ACTIVITY :: Pick out each line below containing "našich".

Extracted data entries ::
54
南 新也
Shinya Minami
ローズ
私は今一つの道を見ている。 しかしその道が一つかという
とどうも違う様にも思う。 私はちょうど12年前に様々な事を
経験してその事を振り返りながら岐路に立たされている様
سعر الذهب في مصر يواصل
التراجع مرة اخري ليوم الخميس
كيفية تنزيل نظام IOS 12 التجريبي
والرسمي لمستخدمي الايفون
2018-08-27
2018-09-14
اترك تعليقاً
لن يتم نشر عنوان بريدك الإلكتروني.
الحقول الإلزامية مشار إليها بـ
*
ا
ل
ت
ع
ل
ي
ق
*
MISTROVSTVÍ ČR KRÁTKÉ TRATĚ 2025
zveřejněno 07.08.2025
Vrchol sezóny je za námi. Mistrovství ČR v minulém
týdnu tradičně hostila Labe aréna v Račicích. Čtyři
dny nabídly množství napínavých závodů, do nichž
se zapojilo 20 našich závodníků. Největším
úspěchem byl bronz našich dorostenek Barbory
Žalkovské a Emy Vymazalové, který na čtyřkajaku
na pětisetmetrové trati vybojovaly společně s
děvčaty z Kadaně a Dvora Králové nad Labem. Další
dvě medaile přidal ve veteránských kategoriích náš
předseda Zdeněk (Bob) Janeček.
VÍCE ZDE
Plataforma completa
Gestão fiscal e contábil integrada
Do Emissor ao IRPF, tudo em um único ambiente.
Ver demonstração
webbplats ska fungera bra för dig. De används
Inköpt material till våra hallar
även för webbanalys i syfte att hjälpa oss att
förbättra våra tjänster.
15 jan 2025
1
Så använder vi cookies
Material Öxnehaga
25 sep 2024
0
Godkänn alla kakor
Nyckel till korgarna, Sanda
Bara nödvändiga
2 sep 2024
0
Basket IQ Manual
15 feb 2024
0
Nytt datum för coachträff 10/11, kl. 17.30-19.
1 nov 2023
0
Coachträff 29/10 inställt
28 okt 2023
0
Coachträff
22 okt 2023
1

ANSWER SPACE ::
se zapojilo 20 našich závodníků. Největším
úspěchem byl bronz našich dorostenek Barbory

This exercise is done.